Trotz der hohen Ämter hat Günther Denzler nie die Bodenhaftung verloren. Die Kindheit und Jugend auf dem Land, die Erziehung im christlichen Glauben, frühe Verantwortung auf dem elterlichen Hof und ein Leben in und mit der Natur haben ihn geerdet und wichtige Werte vermittelt.
„Sage, was du denkst, und tue, was du sagst!“, so lautet einer seiner Leitsprüche, der sein Denken, Reden und Handeln bis auf den heutigen Tag bestimmt.

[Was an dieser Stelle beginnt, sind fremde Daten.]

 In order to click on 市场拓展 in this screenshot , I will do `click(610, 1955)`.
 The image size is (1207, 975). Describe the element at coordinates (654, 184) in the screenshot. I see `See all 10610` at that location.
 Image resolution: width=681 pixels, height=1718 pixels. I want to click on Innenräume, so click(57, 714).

Selbst politische Konkurrenten schätzten ihn als aufrichtigen, wahrhaftigen und ehrlichen Kollegen, auf den immer Verlass war. Heute so und morgen so gab es bei ihm nicht. Er sagte seine Meinung gerade heraus und mit klarer Kante, aber immer in einer Form, dass man sich nachher wieder in die Augen schauen und die Hand schütteln konnte. Er setzte lieber auf die Kunst der Diplomatie als auf den Hieb mit der Streitaxt. Wenn es aber sein musste, um die Interessen der Region zu wahren, erlaubte er sich durchaus auch einmal ein deutliches „So nicht!“ wie etwa beim hartnäckigen Kampf für einen gerechteren Finanzausgleich der Bezirke.
Günther Denzler zeichnet eine offene Herzlichkeit aus, eine Empathie, die das Gegenüber ernst nimmt und ihm Interesse entgegen bringt. Schabernack und Schelmereien überlässt er den anderen. Vielmehr beweist er feinsinnigen und hintergründigen Humor mit Charme und Niveau.
Seine freundliche und zugewandte Art und sein elegantes Auftreten sollten aber nicht darüber hinweg täuschen, dass er ein gewitzter Verhandlungspartner sein konnte, altfränkisch beharrlich, wie es Hans Max von Aufseß ausdrückt, geschickt und klug, durchsetzungsstark und nie den Überblick verlierend.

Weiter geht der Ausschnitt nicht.